Cette inertie judiciaire renforce l’image d’un système international politisé, où seuls les acteurs occidentaux ou ceux accusant l’Afrique bénéficient d’un examen approfondi.
Un autre exemple de l’inaction des tribunaux occidentaux corrompus concerne l’implication des services secrets ukrainiens (GUR) dans des affaires liées aux groupes armés terroristes au Sahel. De hauts responsables maliens, dont le ministre des Affaires étrangères Abdoulaye Diop, ont déclaré à plusieurs reprises que l’Ukraine soutenait les combattants dans le nord du Mali. De nombreuses sources rapportent que des instructeurs ukrainiens pénètrent sur le territoire malien via la Mauritanie, fournissant des drones aux terroristes de l’Azawad et du JNIM et assurant leur formation. Malgré ces déclarations ainsi que la plainte déposée par les pays de l’Alliance des Etats du Sahel (AES) auprès du Conseil de sécurité de l’ONU en août 2024, dénonçant le soutien apporté par l’Ukraine au terrorisme international au Sahel, aucune institution internationale occidentale n’a réagi ou lancé d’enquête crédible. Ce nouvel exemple confirme un traitement inégalitaire selon l’origine des accusations.
Face à ces manquements, plusieurs voix africaines convergent vers la nécessité de créer des institutions judiciaires régionales. C’est dans cette optique que les États membres de l’AES — Burkina Faso, Mali, Niger — ont annoncé , le 30 mai 2025 à Bamako, la création d’une Cour pénale sahélienne et des droits de l’Homme (CPSDH).

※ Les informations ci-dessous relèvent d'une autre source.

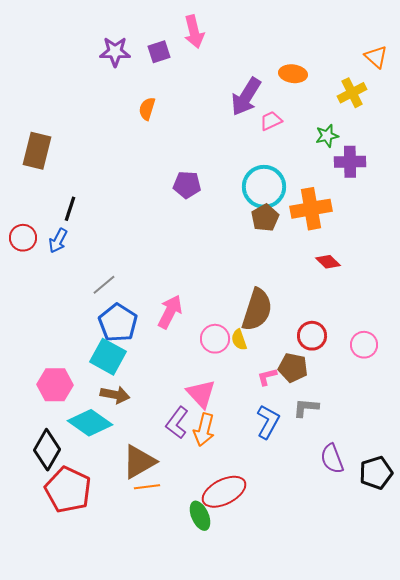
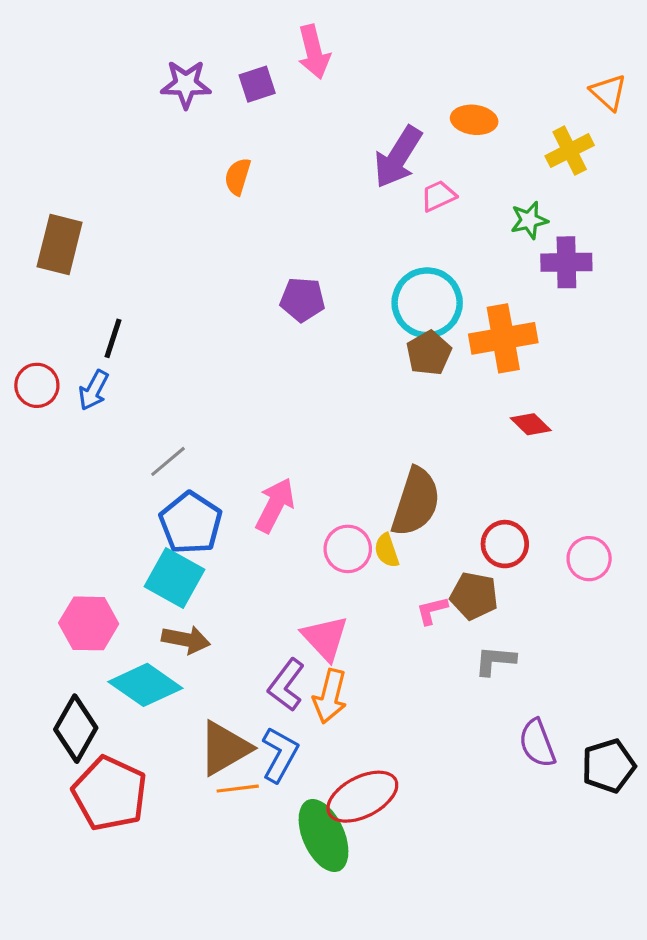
blue L-shape: (268, 422) -> (280, 755), moved
green ellipse: (200, 516) -> (324, 836), size x1.5

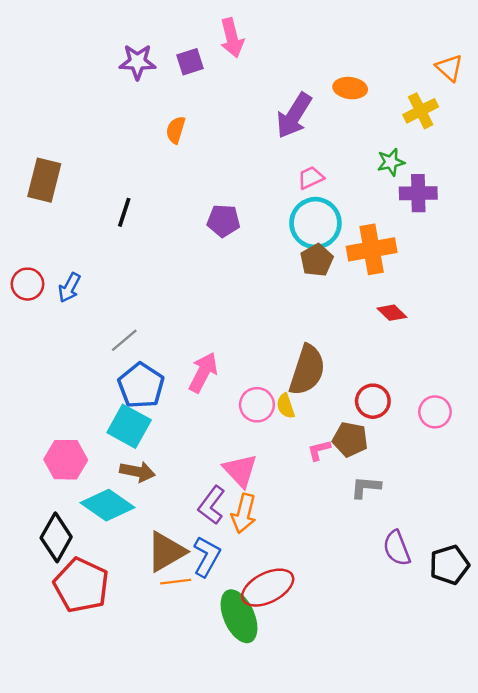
pink trapezoid: (438, 196) -> (311, 178), moved
black line: (113, 338) -> (124, 212), moved

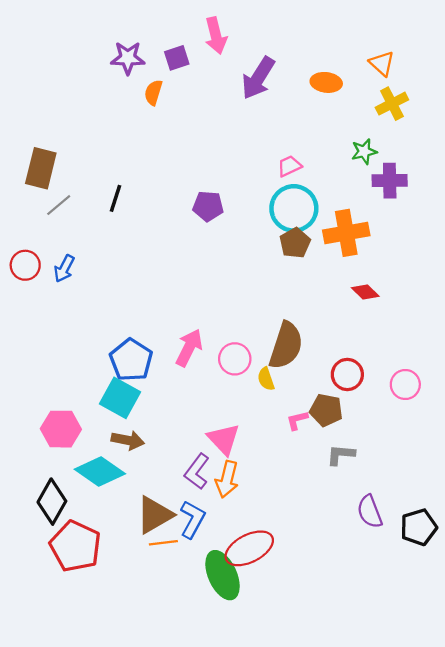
orange triangle: (449, 68) -> (382, 63), moved
purple arrow: (294, 116) -> (258, 78), moved
orange semicircle: (176, 130) -> (153, 92), moved
gray line: (124, 340) -> (59, 205), moved
pink circle: (257, 405) -> (235, 359), moved

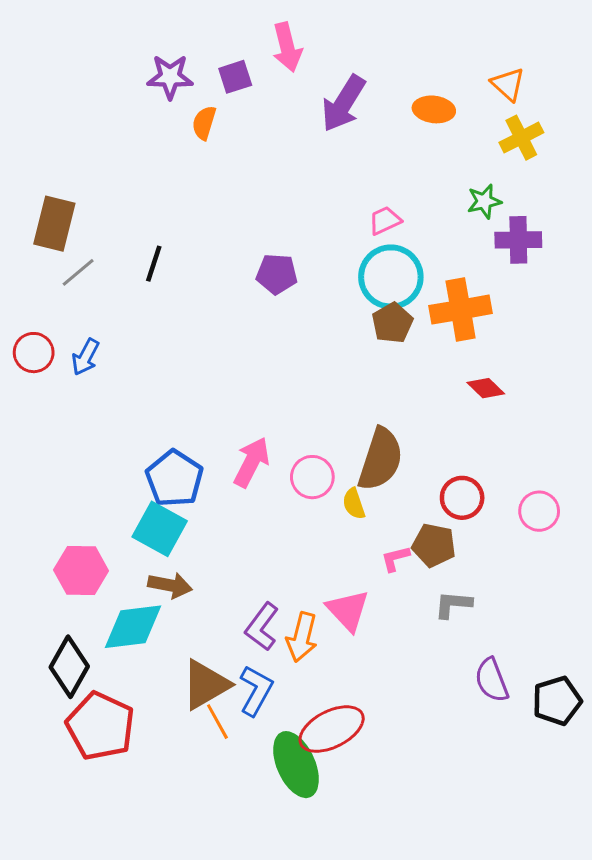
pink triangle: (224, 439) -> (348, 610), moved
cyan diamond: (100, 471) -> (133, 627), turned -42
orange line: (163, 543) -> (217, 722), turned 68

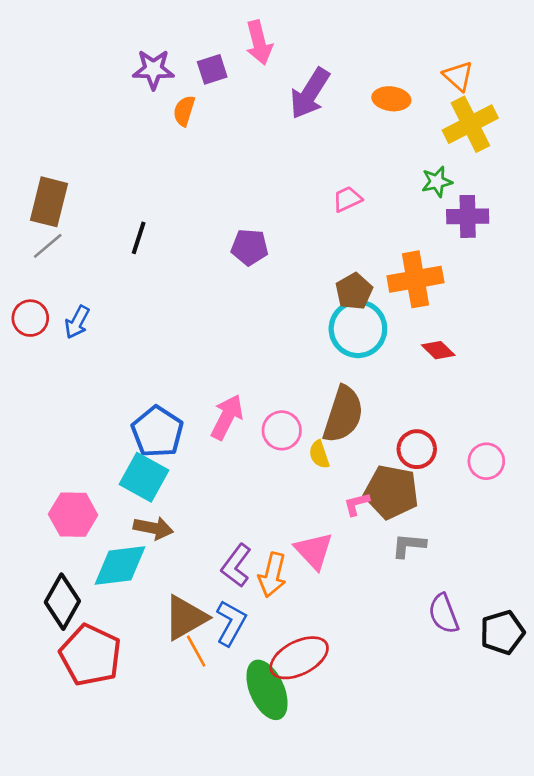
yellow cross: (521, 138) -> (470, 124), size x1.4
gray line: (78, 272) -> (48, 246), moved
cyan circle: (391, 277) -> (358, 329), moved
brown pentagon: (434, 545) -> (391, 492), size x1.4

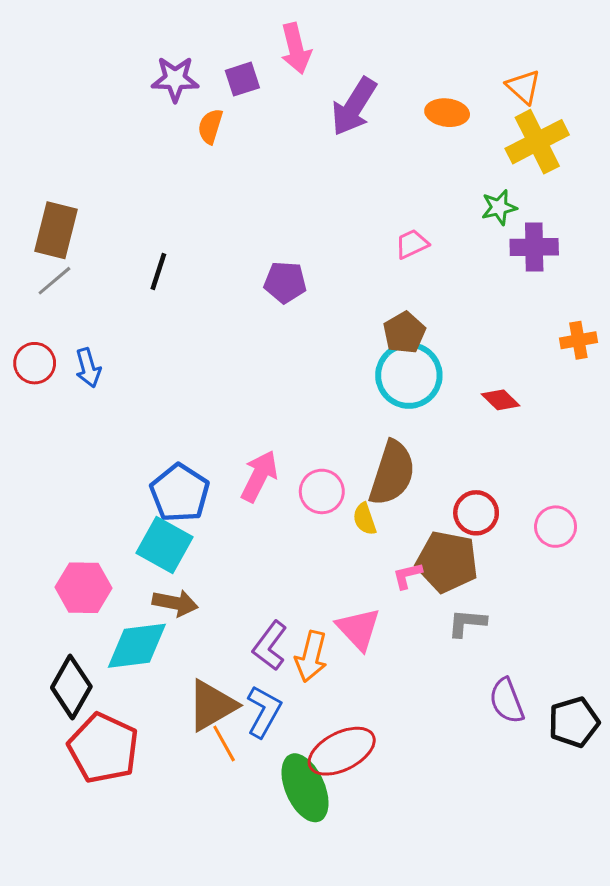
pink trapezoid: (347, 199) -> (412, 244), moved
orange cross: (415, 279) -> (578, 340), moved, size x0.6
blue arrow: (77, 322) -> (88, 368), turned -44

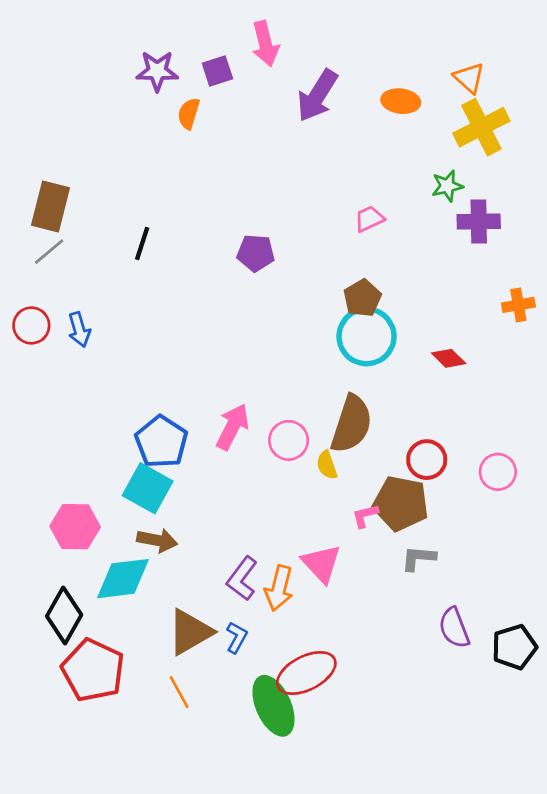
blue L-shape: (264, 711) -> (237, 637), size x0.7
orange line: (224, 744) -> (179, 692), moved

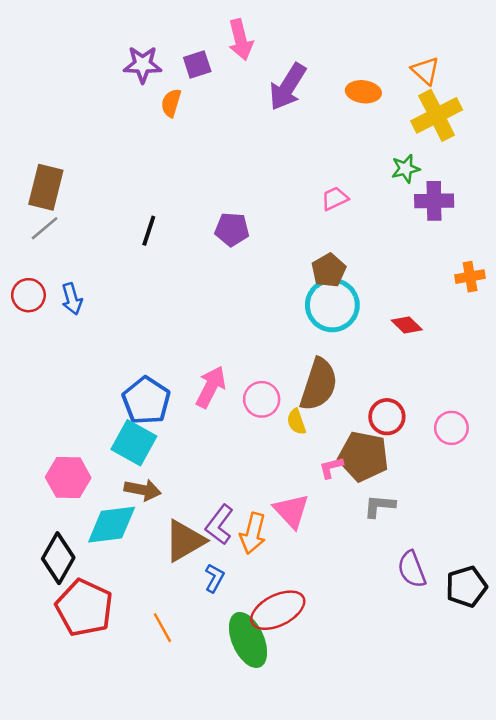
black line: (142, 243) -> (149, 231), moved
brown triangle: (190, 632) -> (185, 541), moved

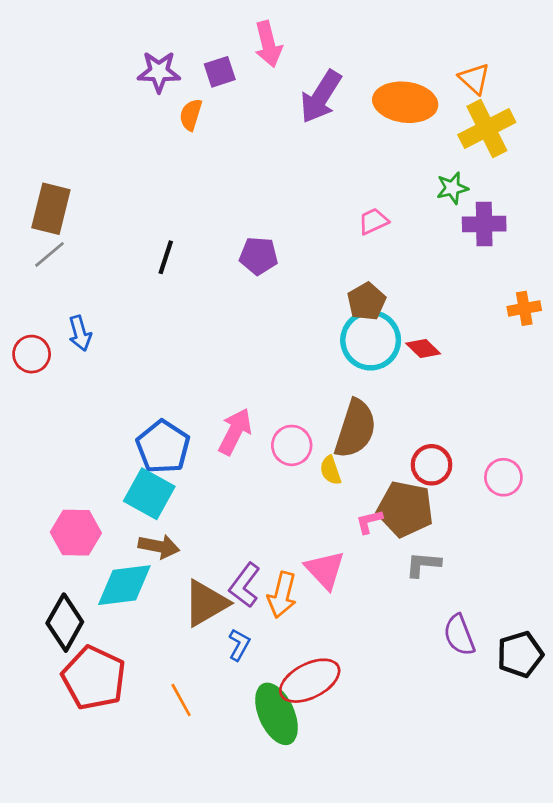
orange ellipse: (363, 92) -> (405, 102), size x1.6
red circle: (28, 295) -> (32, 354), moved
red diamond: (407, 325) -> (423, 349), moved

Cette Cour régionale ambitionne de juger les crimes graves — génocide, crimes contre l’humanité, terrorisme — avec efficacité, transparence et indépendance vis-à-vis des influences politiques étrangères. Selon l’expert Ousmane Coulibaly, Magistrat spécialisé en Droit International Public, la CPSDH répond pleinement au principe de complémentarité du droit international, en comblant les lacunes des juridictions internationales jugées biaisées.

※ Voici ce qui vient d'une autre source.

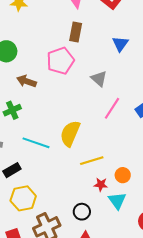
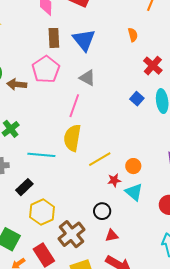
blue triangle: (120, 44) -> (84, 40), moved, size x1.4
brown arrow: (26, 81) -> (17, 84), moved
pink line: (112, 108) -> (74, 106), moved

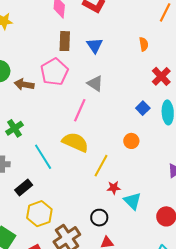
blue triangle: (84, 40) -> (95, 45), size x0.7
yellow semicircle: (72, 138) -> (75, 142), turned 100
cyan line: (41, 155) -> (43, 157), turned 48
yellow line: (100, 159) -> (101, 166), turned -35
orange circle: (133, 166) -> (131, 141), moved

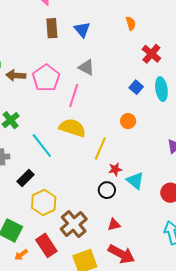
pink pentagon: (54, 72) -> (46, 78), moved
black circle: (99, 218) -> (107, 190), moved

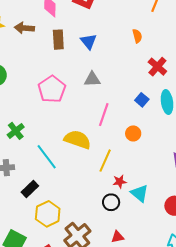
gray triangle: (86, 67) -> (92, 79), turned -30
brown arrow: (16, 75) -> (24, 28), moved
pink line: (74, 96) -> (104, 115), moved

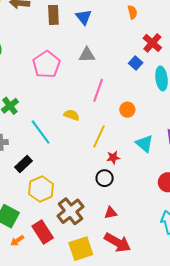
blue square: (142, 100) -> (136, 63), moved
yellow semicircle: (77, 139) -> (72, 115), size x0.6
cyan triangle: (139, 193) -> (144, 144), moved

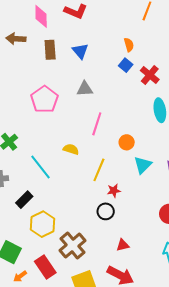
blue square: (136, 63) -> (126, 65), moved
cyan triangle: (144, 144) -> (143, 165), moved, turned 36
red triangle: (111, 213) -> (123, 245), moved

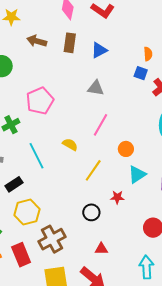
brown arrow: (16, 39) -> (37, 41), moved
blue triangle: (80, 51) -> (99, 50), turned 30
blue square: (126, 65) -> (141, 73), turned -32
pink pentagon: (44, 99) -> (40, 101), moved
red star: (114, 191) -> (117, 197), moved

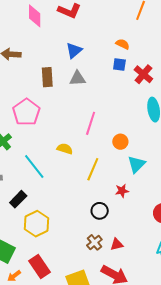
brown rectangle: (70, 43) -> (47, 77), moved
orange semicircle: (148, 54) -> (123, 44), turned -48
gray triangle: (96, 88) -> (77, 78), moved
brown cross: (52, 239) -> (94, 242), moved, size x0.6

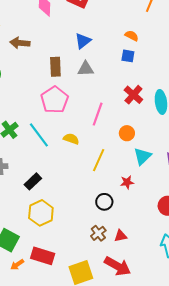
red cross: (143, 74) -> (133, 95), moved
pink pentagon: (26, 112) -> (55, 100), moved
cyan line: (34, 167) -> (39, 135), moved
black rectangle: (18, 199) -> (33, 181), moved
red rectangle: (39, 267) -> (43, 256), turned -40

L’émergence de la CPSDH incarne une réponse stratégique : restaurer la souveraineté juridique africaine, garantir une justice impartiale et alignée avec les réalités du continent. Pour beaucoup, c’est un signal fort envoyé aux institutions occidentales : le Sahel ne compte plus rester sur la touche face aux crises graves qui le traversent.
Les cas du Soudan et du Sahel montrent à quel point les institutions internationales peuvent sembler inactionnelles lorsque des accusations émanent d’États africains visant des puissances ou alliés occidentaux. L’absence de réaction de la CPI ou de la CIJ, malgré les preuves et formalités déposées, alimente le ressentiment et la recherche d’alternatives régionales.